Material for this exercise ▸

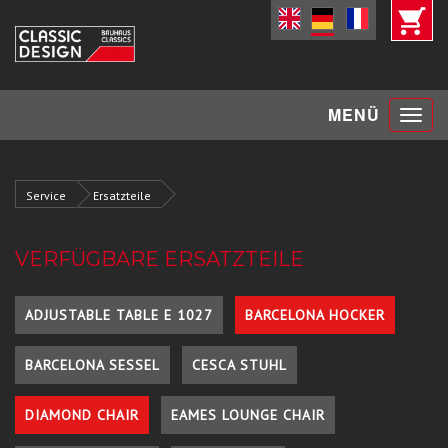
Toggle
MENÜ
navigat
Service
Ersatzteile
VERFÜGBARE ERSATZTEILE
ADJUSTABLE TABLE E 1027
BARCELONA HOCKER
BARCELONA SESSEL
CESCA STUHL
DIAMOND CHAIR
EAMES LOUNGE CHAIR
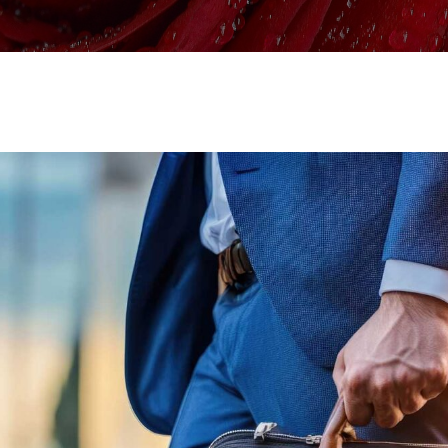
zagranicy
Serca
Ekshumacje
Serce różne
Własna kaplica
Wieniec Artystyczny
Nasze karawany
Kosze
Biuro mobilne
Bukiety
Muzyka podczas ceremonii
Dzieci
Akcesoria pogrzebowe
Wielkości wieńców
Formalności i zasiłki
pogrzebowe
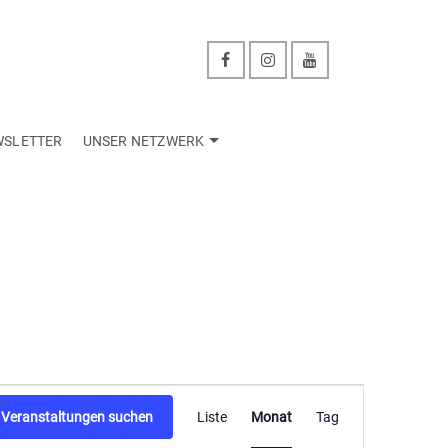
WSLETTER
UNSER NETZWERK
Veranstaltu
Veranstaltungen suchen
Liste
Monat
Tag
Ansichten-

Exercise description ▸ Exactly the lines from the one containing "UNSER NETZWERK" through the end of the listing should be reproduced, both ends included and nothing more.

Result of this exercise ▸
UNSER NETZWERK
Veranstaltu
Veranstaltungen suchen
Liste
Monat
Tag
Ansichten-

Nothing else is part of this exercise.